**REQUIRED ACTION**
Copy the records word for word, omitting all pictures.

****

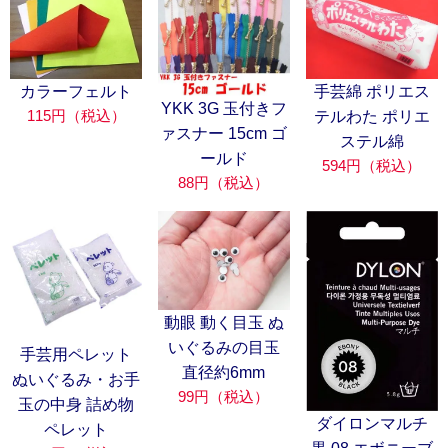
カラーフェルト
手芸綿 ポリエス
YKK 3G 玉付きフ
115円（税込）
テルわた ポリエ
ァスナー 15cm ゴ
ステル綿
ールド
594円（税込）
88円（税込）
動眼 動く目玉 ぬ
いぐるみの目玉
手芸用ペレット
直径約6mm
ぬいぐるみ・お手
99円（税込）
玉の中身 詰め物
ダイロンマルチ
ペレット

****

**WORKED SOLUTION**
カラーフェルト
手芸綿 ポリエス
YKK 3G 玉付きフ
115円（税込）
テルわた ポリエ
ァスナー 15cm ゴ
ステル綿
ールド
594円（税込）
88円（税込）
動眼 動く目玉 ぬ
いぐるみの目玉
手芸用ペレット
直径約6mm
ぬいぐるみ・お手
99円（税込）
玉の中身 詰め物
ダイロンマルチ
ペレット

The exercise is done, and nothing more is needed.